General Electric Co GE
Q2 2013 Earnings Call Transcript

Transcript Call Date 07/19/2013

Operator: Good day, ladies and gentlemen, and welcome to the General Electric Second Quarter 2013 Earnings Conference Call. At this time, all participants are in a listen-only mode. My name is Shaquana, and I will be your conference coordinator today. As a reminder, this conference is being recorded.

I would now like to turn the program over to your host for today's conference, Trevor Schauenberg, Vice President of Investor Communications. Please proceed.

Trevor A. Schauenberg - VP, Corporate Investor Communications: Thank you, Shaquana. Good morning, and welcome, everyone. We're pleased to host today's second quarter webcast. Regarding the materials for this webcast, we issued the press release earlier this morning, and the presentation slides are available via the webcast. The slides are available for download and printing on our website at

As always, elements of this presentation are forward-looking and are based on our best view of the world and our businesses, as we see them today. Those elements can change as the world changes. Please interpret them in that light. For today's webcast, we have a large group here. We have our Chairman and CEO, Jeff Immelt; our Vice Chairman and new CEO of GE Capital, Keith Sherin; and our new CFO for GE, Jeff Bornstein.

Now let's turn over to our Chairman and CEO, Jeff Immelt.

Jeffrey R. Immelt - Chairman and CEO: Thanks Trevor, and good morning, everybody. On the first page, our environment improved slightly in the second quarter. Emerging markets remained resilient while Europe stabilized. Orders in the U.S. were in the strongest we've seen in some time with 20% growth and overall our orders grew by 4% and backlog increased to $223 billion. Our earnings were solid. Reported EPS was $0.36, but this includes $0.02 of uncovered restructuring. On a sustained basis it would have been $0.38, up slightly from 2012 and year-to-date EPS is $0.75, up 6%.

Operations were strong in the quarter. Margins grew by 50 basis points and we are on track for 70 basis points for 2013. Our simplification efforts have resulted in $470 million of costs out year-to-date and we had a solid performance in cash. Our disciplined and balanced capital allocation plan continues. Through the half we have returned about $10 billion to investors while on the way to our $18 billion goal. As for M&A, we've completed Lufkin and Avio and Avio remains on track for a third quarter close. So all-in-all, a good quarter for operating and strategic execution.

Our orders growth remains solid at plus 4% and as I said earlier, backlog grew to $223 billion.
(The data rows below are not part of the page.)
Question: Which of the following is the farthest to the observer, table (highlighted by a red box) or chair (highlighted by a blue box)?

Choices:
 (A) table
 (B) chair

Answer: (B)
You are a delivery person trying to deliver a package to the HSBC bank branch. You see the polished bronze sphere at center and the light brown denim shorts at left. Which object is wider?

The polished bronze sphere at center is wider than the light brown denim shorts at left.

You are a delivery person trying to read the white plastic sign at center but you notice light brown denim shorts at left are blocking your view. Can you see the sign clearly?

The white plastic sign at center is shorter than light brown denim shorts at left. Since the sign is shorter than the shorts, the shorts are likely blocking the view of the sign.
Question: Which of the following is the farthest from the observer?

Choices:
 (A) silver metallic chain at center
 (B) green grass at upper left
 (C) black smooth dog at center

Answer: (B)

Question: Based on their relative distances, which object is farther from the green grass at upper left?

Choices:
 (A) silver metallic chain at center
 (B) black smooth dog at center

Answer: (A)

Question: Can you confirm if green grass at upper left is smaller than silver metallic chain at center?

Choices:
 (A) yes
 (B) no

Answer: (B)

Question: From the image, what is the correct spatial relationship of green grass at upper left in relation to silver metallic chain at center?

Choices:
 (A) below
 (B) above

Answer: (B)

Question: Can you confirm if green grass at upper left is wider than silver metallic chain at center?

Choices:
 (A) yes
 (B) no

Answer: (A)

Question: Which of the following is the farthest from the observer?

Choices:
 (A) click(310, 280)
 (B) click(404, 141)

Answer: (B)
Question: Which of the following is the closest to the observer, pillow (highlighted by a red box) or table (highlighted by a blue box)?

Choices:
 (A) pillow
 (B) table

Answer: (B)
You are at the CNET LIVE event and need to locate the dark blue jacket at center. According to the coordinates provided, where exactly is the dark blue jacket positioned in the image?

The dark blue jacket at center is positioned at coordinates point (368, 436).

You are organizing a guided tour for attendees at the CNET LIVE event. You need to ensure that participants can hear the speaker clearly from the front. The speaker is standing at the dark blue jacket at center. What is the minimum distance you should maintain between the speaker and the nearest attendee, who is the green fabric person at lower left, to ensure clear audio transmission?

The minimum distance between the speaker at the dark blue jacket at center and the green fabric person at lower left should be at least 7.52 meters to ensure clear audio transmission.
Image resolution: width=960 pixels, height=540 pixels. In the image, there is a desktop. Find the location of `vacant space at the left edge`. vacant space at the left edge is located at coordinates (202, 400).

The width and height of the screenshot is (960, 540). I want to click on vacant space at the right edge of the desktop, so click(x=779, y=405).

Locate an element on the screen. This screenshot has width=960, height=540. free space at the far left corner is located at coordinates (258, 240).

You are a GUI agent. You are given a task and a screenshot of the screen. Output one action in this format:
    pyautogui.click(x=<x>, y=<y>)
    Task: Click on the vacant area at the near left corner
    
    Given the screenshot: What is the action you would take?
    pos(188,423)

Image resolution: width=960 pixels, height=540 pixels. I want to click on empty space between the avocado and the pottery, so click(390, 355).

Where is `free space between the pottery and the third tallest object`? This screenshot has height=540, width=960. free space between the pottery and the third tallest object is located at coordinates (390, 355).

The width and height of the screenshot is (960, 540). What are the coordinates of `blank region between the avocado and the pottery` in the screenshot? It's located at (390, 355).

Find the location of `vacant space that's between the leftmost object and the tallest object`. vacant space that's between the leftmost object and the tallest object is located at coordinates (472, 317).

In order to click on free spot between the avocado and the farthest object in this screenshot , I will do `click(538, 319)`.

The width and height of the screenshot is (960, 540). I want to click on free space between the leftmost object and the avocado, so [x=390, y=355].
Performance was broad based. We had services grow in five of our six businesses. Orders growth accelerated in China, the U.S. and Europe. Aviation and Oil & Gas remained very strong, with their combined backlog growing by $7 billion.

Let me give you a few other highlights. Oil & Gas orders grew by 24% or double digit growth in four of five segments. Aviation commercial spare orders grew by 19%. Healthcare Solutions equipment orders grew by 9% in the U.S. Energy Management orders grew by 19%. North American Power Generation service orders grew by 24%. We still have a few headwinds like heavy duty gas turbines, but there are signs of strength. We continue to add price to backlog with orders pricing at 29% and we have now had positive orders price for the past six quarters. This will contribute to a positive value gap in the second half of 2013 and beyond.